Этот трехтомник, объединивший усилия нескольких поколений российских славистов, создавался в трудные и в то же время весьма благотворные для науки годы. Трудные из-за скромного материального обеспечения ученых, вынуждавшего молодых и полных сил сотрудников уходить в разгар работы над «Историей...» из Института, и даже уезжать из страны, сочетая написание глав с деятельностью, с наукой не связанной, и общаясь со своими коллегами на расстояний. Все это лихорадило авторский коллектив, создавало сложности в редактировании текстов, подготовке научного аппарата, составлении библиографии, именного указателя и т. д. Порой возникали поистине драматические моменты и тупиковые ситуации, из которых, вроде бы . не было выхода. Но выход находили, трудности преодолевали. И не они были главными. Главным — было горячее желание написать — на основе многолетних (коллективных и индивидуальных) исследований — первую в мире «Историю литератур западных и южных славян». До этого у нас и за рубежом выпускались «Истории» зарубежных литератур, всемирной литературы, славянских литератур. «История литератур западных и южных славян», где они выступили из тени других литератур мира и стали объектом специального анализа, опубликована впервые.

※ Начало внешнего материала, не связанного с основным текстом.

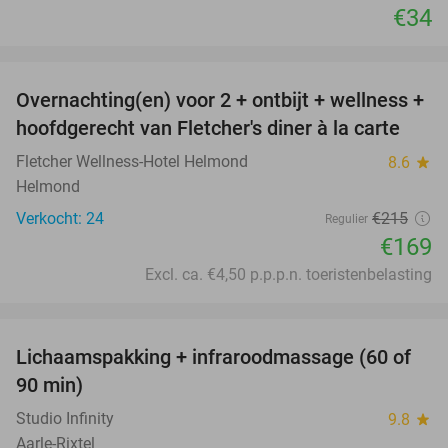
€34
favorite_border
Overnachting(en) voor 2 + ontbijt + wellness +
21%
hoofdgerecht van Fletcher's diner à la carte
Fletcher Wellness-Hotel Helmond
8.6
star
Helmond
Verkocht: 24
€215
Regulier
€169
Excl. ca. €4,50 p.p.p.n. toeristenbelasting
favorite_border
Lichaamspakking + infraroodmassage (60 of
43%
90 min)
Studio Infinity
9.8
star
Aarle-Rixtel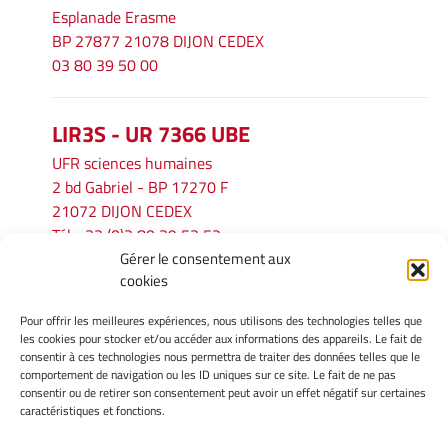
Esplanade Erasme
BP 27877 21078 DIJON CEDEX
03 80 39 50 00
LIR3S - UR 7366 UBE
UFR sciences humaines
2 bd Gabriel - BP 17270 F
21072 DIJON CEDEX
Tél. : 33 (0)3 80 39 53 52
Gérer le consentement aux
Mél :
lir3s@u-bourgogne.fr
cookies
Pour offrir les meilleures expériences, nous utilisons des technologies telles que
INFORMATIONS LÉGALES
les cookies pour stocker et/ou accéder aux informations des appareils. Le fait de
Mentions légales
consentir à ces technologies nous permettra de traiter des données telles que le
comportement de navigation ou les ID uniques sur ce site. Le fait de ne pas
Gérer mes cookies
consentir ou de retirer son consentement peut avoir un effet négatif sur certaines
Politique de cookies
caractéristiques et fonctions.
Déclaration de confidentialité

Необходимо вспомнить, что планы создания этого труда далеко не сразу и не у всех встретили поддержку. Некоторые литературоведы опасались и ответственности, и нехватки сил. Здесь решающее слово сказал Никита Ильич Толстой, выступая в конце 80-х гг. на заседании Ученого совета Института, где обсуждался проект. «Если
где-нибудь в мире и может быть написан такой труд, то только в нашем Институте», — задумчиво произнес он, приободрив энтузиастов и утихомирив скептиков. Высказывались и максималистские желания охватить и восточных славян и, выйдя за рамки российского славяноведения, предметом которого по сложившейся традиции является история, язык, культура, литература зарубежных по отношении к России славянских стран, создать очередную «Историю славянских литератур». Но авторы труда решили все же, не расширяя исследовательскую базу (хотя «зарубежных славянских литератур» после распада СССР прибавилось), сосредоточиться на литературе западных и южных славян. К этому побуждал как профиль Института славяноведения, где замышлялся труд (этот профиль стал меняться лишь в последние годы), и отсюда — относительная обеспеченность именно этого проекта специалистами с солидным списком сделанных в этой области исследований, так и научная необходимость всячески содействовать ликвидации диспропорции между большим вкладом этих литератур в художественный прогресс, в мировую культуру, и недостатком интереса к ним со стороны литературоведов и читателей.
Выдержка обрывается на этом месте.